Repeat the records below exactly, beginning at the first line and finishing with the line that contains "[button] (952, 67)".

EXERCISE MATERIAL:
.....

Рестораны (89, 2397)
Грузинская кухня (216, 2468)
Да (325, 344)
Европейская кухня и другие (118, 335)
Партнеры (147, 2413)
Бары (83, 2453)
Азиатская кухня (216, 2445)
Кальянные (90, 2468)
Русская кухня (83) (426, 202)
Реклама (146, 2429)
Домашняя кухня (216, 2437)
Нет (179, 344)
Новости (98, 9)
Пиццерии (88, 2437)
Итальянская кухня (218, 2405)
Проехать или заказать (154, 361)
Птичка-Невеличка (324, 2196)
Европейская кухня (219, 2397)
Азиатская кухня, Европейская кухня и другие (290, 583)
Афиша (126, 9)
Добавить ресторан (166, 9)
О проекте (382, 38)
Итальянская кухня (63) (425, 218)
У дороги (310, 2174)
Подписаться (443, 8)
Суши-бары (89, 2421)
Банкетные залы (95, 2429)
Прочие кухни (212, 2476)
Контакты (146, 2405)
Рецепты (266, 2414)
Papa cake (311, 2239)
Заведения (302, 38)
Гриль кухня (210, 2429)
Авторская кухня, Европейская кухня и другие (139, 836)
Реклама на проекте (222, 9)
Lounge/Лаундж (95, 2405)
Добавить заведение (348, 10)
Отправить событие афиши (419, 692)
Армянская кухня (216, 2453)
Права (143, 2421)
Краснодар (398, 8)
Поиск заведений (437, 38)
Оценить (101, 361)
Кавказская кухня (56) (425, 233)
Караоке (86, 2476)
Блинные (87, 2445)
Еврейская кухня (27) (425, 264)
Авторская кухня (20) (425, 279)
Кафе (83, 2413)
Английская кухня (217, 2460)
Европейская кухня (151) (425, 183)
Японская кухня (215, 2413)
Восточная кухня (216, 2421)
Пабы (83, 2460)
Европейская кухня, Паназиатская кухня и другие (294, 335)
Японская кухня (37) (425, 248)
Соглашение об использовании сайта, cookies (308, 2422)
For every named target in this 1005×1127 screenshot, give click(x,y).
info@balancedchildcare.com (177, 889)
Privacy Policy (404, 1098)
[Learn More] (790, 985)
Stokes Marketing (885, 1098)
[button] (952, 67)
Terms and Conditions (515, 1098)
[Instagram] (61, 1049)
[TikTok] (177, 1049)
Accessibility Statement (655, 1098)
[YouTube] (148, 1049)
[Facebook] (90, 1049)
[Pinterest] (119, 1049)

.....

SOLUTION TO THE EXERCISE:
Рестораны (89, 2397)
Грузинская кухня (216, 2468)
Да (325, 344)
Европейская кухня и другие (118, 335)
Партнеры (147, 2413)
Бары (83, 2453)
Азиатская кухня (216, 2445)
Кальянные (90, 2468)
Русская кухня (83) (426, 202)
Реклама (146, 2429)
Домашняя кухня (216, 2437)
Нет (179, 344)
Новости (98, 9)
Пиццерии (88, 2437)
Итальянская кухня (218, 2405)
Проехать или заказать (154, 361)
Птичка-Невеличка (324, 2196)
Европейская кухня (219, 2397)
Азиатская кухня, Европейская кухня и другие (290, 583)
Афиша (126, 9)
Добавить ресторан (166, 9)
О проекте (382, 38)
Итальянская кухня (63) (425, 218)
У дороги (310, 2174)
Подписаться (443, 8)
Суши-бары (89, 2421)
Банкетные залы (95, 2429)
Прочие кухни (212, 2476)
Контакты (146, 2405)
Рецепты (266, 2414)
Papa cake (311, 2239)
Заведения (302, 38)
Гриль кухня (210, 2429)
Авторская кухня, Европейская кухня и другие (139, 836)
Реклама на проекте (222, 9)
Lounge/Лаундж (95, 2405)
Добавить заведение (348, 10)
Отправить событие афиши (419, 692)
Армянская кухня (216, 2453)
Права (143, 2421)
Краснодар (398, 8)
Поиск заведений (437, 38)
Оценить (101, 361)
Кавказская кухня (56) (425, 233)
Караоке (86, 2476)
Блинные (87, 2445)
Еврейская кухня (27) (425, 264)
Авторская кухня (20) (425, 279)
Кафе (83, 2413)
Английская кухня (217, 2460)
Европейская кухня (151) (425, 183)
Японская кухня (215, 2413)
Восточная кухня (216, 2421)
Пабы (83, 2460)
Европейская кухня, Паназиатская кухня и другие (294, 335)
Японская кухня (37) (425, 248)
Соглашение об использовании сайта, cookies (308, 2422)
For every named target in this 1005×1127 screenshot, give click(x,y).
info@balancedchildcare.com (177, 889)
Privacy Policy (404, 1098)
[Learn More] (790, 985)
Stokes Marketing (885, 1098)
[button] (952, 67)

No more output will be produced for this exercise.